Likely not, however, for being Eastern Europe’s latest trouble spot for political unrest.
But the country — with Europe’s lowest per capita income — has a complex cultural make-up and history which, combined with a weak economy, provide a perfect recipe for instability that could ripple well beyond its borders.
Moldova was unique in the Soviet Union for being the only republic whose main language, Romanian, was from the Romance family that also includes French and Italian. It is written with the Latin alphabet.
Its history is also very different from most ex-Soviet nations, with a history that has seen it as part of the Ottoman Empire, imperial Russia and then Romania between World War I and World War II.
The Ottoman principality of Moldova was divided in 1812 when its eastern half known as Bessarabia — the basis of the modern state of Moldova — was handed over by the Turks to the Russian Empire under a peace treaty.
This land was ruled by Russia until 1918 when it was unified with Romania. It was then annexed into the Soviet Union by Stalin in World War II.
Romania’s main northeast region is still called Moldova to this day, reflecting the historic bond between the two countries.
Adding to this heady historical mix, the majority Romanian-speaking Moldovan population is joined in Moldova by significant Russian and Ukrainian minorities as well as a Gagauz Turkic community.

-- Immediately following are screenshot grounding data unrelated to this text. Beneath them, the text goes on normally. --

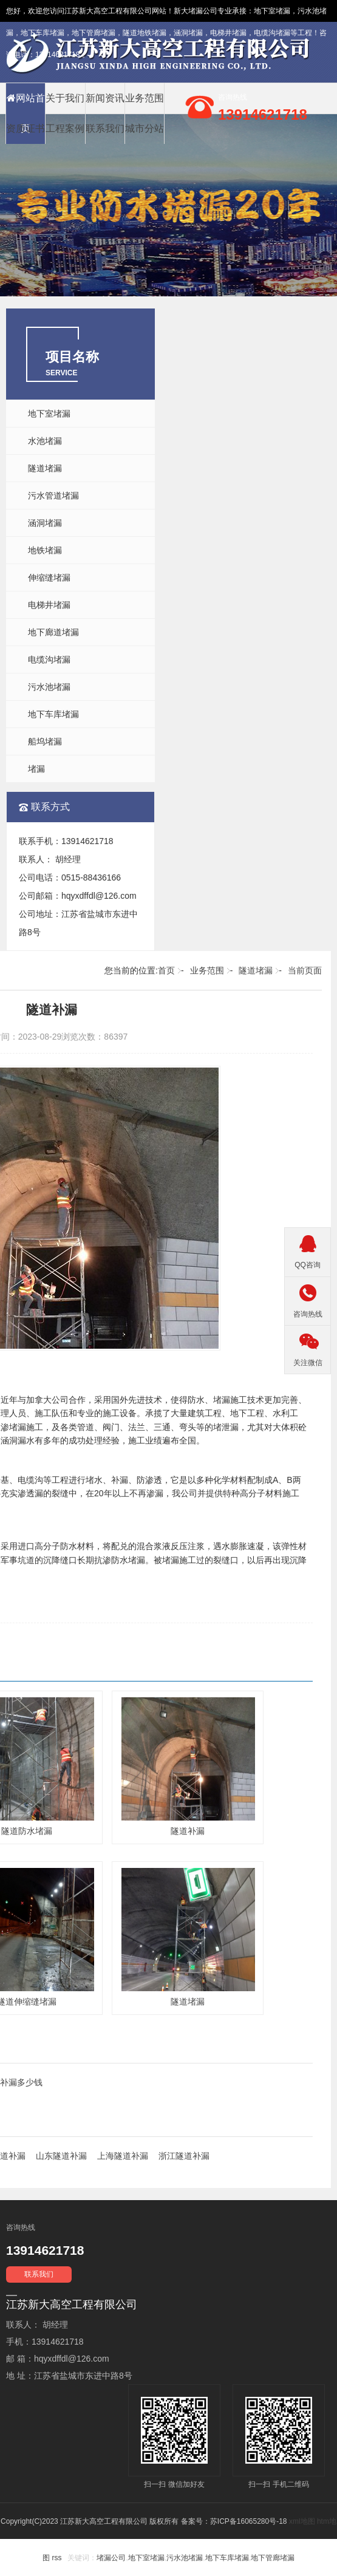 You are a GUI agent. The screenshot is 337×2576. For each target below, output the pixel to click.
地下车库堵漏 (53, 714)
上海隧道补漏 (122, 2156)
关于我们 (65, 98)
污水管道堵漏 (53, 495)
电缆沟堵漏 (49, 659)
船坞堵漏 (45, 741)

Romania, which joined the European Union in 2007, is now set on a very different course to its neighbour, where the Communist victory in the weekend’s legislative elections paved the way for more of the party’s eight year rule.
"When a single party is in power for so long, there are always reasons for discontent in the population," said Fyodor Lukyanov, editor in chief of the journal Russia in Global Affairs.
"The country (Moldova) is poor, the problems are numerous. A force that is not so great in numbers but energetic, like the nationalists, can arouse unhappy people."
The potential nationalist tensions were striking in the demonstrations, with the protestors yelling "We are Romanians!" and holding up maps showing the state of Moldova as part of an imagined greater Romania.
But Oazu Nantoi, director of programmes at the Public Policy Institute in Chisinau, said the economic grievances of a country with an average monthly wage of just over 250 dollars (185 euros) are the main reason for the unrest.
"There are maybe 10-15 percent of the population who say: ‘We have the same language, same history, we need to join together’," he said.
"But people in general are not thinking about that. What worries them are prices, misery and unemployment."
Mihai Fusu, one of Moldova’s best known theatre directors, said the unrest was "above all a social protest".
"The young have had enough of poverty of the lack of chance of having a worthy life and the humiliation of being the poorest in Europe, and they blame this on the Communists," he said.
"The young simply want the same level of life and opportunities of the Romanians and live in a more civilised and European way."
Moldova won independence in 1991, but despite some progress over the last year, its economy remains heavily dependent on agricultural. One quarter of the active working population works abroad to send funds home.
Despite the tensions, analysts doubt the current burst of unrest will bring about lasting change.
What makes the unrest different from the Orange and Rose Revolutions that swept the old order from power in Ukraine and Georgia is that the West does not seem keen to bring about dramatic change, Lukyanov said.
"Moldova is on the periphery of the field of interest. There needs to be a referee … like in Georgia or Ukraine to give its verdict and a green light to the opposition."